Es gibt gute Argumente für Crowdfunding in Erneuerbare Energien: Anleger erhalten die Chance, ein nachhaltiges Projekt zu unterstützen und wirtschaftlich von ihrem Investment zu profitieren. Mit dem "Schwarm" können Privatanleger an attraktiven Projekten teilnehmen, die bisher nur Banken und Großanlegern zugänglich waren. "Grüne Projekte" bieten mit einer Rendite von zumeist zwischen fünf und zehn Prozent eine attraktive Verzinsung und eignen sich, um Portfolios zu diversifizieren. Gerade in der aktuellen Niedrigzinsphase bieten sich hier sehr attraktive Anlagemöglichkeiten. Auch die in den letzten Jahren stark gestiegene Bedeutung von ESG-Investments, also Investitionen in ethisch-nachhaltige Produkte, sprechen für Crowdfunding in Projekte aus dem Bereich Erneuerbare Energien.

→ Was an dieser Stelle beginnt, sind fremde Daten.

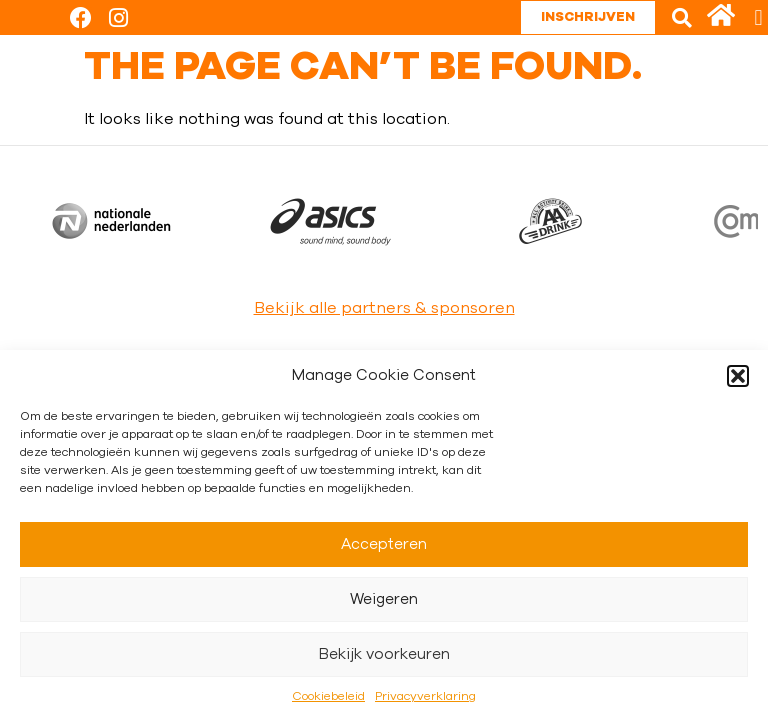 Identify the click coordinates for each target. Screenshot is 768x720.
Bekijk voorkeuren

Experten gehen daher davon aus, dass sich Crowdfunding in wenigen Jahren auch bei Solarprojekten fest etablieren wird. Oft wird jedoch die Frage gestellt, ob die Solarbranche "reif genug" ist, um vom Crowdfunding-Boom zu profitieren. Ich halte dies für den falschen Ansatz. Die Frage sollte lauten: Was muss die Solarbranche tun, um als reifer Partner anerkannt zu werden? Sie muss aus den Fehlern der Vergangenheit lernen, Aufklärungsarbeit leisten und die attraktiven Anlagechancen besser kommunizieren. Trotz des großen Bedarfs an alternativen Finanzierungslösungen und eines guten Risiko-Rendite-Profils bei Solaranlagen, gibt es immer wieder Kritik an dieser Investmentform, besonders von Verbraucherschützern. Auch wenn mir einige dieser Bedenken zu weit gehen, müssen wir sie ernst nehmen und versuchen, ihnen entgegenzuwirken.
Grundsätzlich sollte jeder Anleger die Basisregeln des klugen Investments beachten, auch beim Crowdfunding: Jede Person sollte sich bewusst machen, dass den zumeist attraktiven Renditen auch Risiken gegenüberstehen. Initiatoren raten daher oft, die Anlage vorab genau unter die Lupe zu nehmen. Ich stimme dem zu, sehe hier aber insbesondere den Anbieter in der Pflicht. Ein gutes Crowdfunding-Portal sollte transparent über die Projekte und alle Projektpartner informieren. Die Partner sollten über fundierte Erfahrung in der Realisierung vergleichbarer Projekte verfügen. Wichtig ist mir darüber hinaus, dass Investments transparent sind. So bieten einige Crowdfunding-Portale an, dass sich Anleger über den aktuellen Projektstand informieren können. Werden diese Grundsätze beachtet, bietet Crowdfunding in "grüne Projekte" eine gute Investitionschance.
Thorsten Preugschas blickt auf rund 15 Jahre Erfahrung in der Solarbranche zurück. So schuf er mit der Colexon Energy AG einen börsennotierten Projektentwickler im deutschsprachigen Raum, der später mit der dänischen Renewagy fusionierte. 2011 wechselte Preugschas zur Soventix GmbH, die sich unter seiner Geschäftsführung zu einem international agierenden Solarprojektentwickler erweiterte.